Reproduce the entries below, please. Keep every character the same.

Stored items from a collection:

################

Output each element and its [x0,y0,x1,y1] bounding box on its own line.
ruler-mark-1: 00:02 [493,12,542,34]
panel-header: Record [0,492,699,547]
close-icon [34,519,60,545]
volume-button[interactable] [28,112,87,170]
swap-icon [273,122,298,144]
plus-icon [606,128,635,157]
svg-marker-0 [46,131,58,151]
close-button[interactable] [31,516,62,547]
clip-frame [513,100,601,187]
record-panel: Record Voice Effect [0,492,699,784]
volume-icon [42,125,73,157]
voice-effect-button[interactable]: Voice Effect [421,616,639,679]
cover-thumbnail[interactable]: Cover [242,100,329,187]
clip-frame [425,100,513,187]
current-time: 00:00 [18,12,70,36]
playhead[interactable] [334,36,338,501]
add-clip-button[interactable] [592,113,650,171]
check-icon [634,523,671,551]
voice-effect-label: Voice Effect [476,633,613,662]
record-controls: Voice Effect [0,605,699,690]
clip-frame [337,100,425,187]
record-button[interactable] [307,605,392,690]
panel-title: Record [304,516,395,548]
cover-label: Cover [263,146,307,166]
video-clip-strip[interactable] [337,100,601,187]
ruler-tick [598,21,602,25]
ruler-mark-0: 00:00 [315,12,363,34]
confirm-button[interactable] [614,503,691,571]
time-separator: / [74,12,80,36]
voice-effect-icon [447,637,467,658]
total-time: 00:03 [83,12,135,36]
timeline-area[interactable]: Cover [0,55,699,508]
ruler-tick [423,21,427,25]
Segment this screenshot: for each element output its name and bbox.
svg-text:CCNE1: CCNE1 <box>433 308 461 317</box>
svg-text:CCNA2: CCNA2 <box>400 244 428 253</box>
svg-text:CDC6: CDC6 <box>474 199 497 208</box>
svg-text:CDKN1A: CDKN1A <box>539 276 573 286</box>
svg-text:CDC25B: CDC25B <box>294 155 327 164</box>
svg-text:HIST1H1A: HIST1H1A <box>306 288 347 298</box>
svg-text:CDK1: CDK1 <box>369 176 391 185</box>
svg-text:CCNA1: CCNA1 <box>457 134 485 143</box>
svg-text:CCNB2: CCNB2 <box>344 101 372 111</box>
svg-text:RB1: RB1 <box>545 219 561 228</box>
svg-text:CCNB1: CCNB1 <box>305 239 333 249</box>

################

§ **Output below**:
Output each element and its [x0,y0,x1,y1] bounding box on its own line.
ruler-mark-1: 00:02 [493,12,542,34]
panel-header: Record [0,492,699,547]
close-icon [34,519,60,545]
volume-button[interactable] [28,112,87,170]
swap-icon [273,122,298,144]
plus-icon [606,128,635,157]
svg-marker-0 [46,131,58,151]
close-button[interactable] [31,516,62,547]
clip-frame [513,100,601,187]
record-panel: Record Voice Effect [0,492,699,784]
volume-icon [42,125,73,157]
voice-effect-button[interactable]: Voice Effect [421,616,639,679]
cover-thumbnail[interactable]: Cover [242,100,329,187]
clip-frame [425,100,513,187]
current-time: 00:00 [18,12,70,36]
playhead[interactable] [334,36,338,501]
add-clip-button[interactable] [592,113,650,171]
check-icon [634,523,671,551]
voice-effect-label: Voice Effect [476,633,613,662]
record-controls: Voice Effect [0,605,699,690]
clip-frame [337,100,425,187]
record-button[interactable] [307,605,392,690]
panel-title: Record [304,516,395,548]
cover-label: Cover [263,146,307,166]
video-clip-strip[interactable] [337,100,601,187]
ruler-tick [598,21,602,25]
ruler-mark-0: 00:00 [315,12,363,34]
confirm-button[interactable] [614,503,691,571]
time-separator: / [74,12,80,36]
voice-effect-icon [447,637,467,658]
total-time: 00:03 [83,12,135,36]
timeline-area[interactable]: Cover [0,55,699,508]
ruler-tick [423,21,427,25]
Segment this screenshot: for each element output its name and bbox.
svg-text:CCNE1: CCNE1 <box>433 308 461 317</box>
svg-text:CCNA2: CCNA2 <box>400 244 428 253</box>
svg-text:CDC6: CDC6 <box>474 199 497 208</box>
svg-text:CDKN1A: CDKN1A <box>539 276 573 286</box>
svg-text:CDC25B: CDC25B <box>294 155 327 164</box>
svg-text:HIST1H1A: HIST1H1A <box>306 288 347 298</box>
svg-text:CDK1: CDK1 <box>369 176 391 185</box>
svg-text:CCNA1: CCNA1 <box>457 134 485 143</box>
svg-text:CCNB2: CCNB2 <box>344 101 372 111</box>
svg-text:RB1: RB1 <box>545 219 561 228</box>
svg-text:CCNB1: CCNB1 <box>305 239 333 249</box>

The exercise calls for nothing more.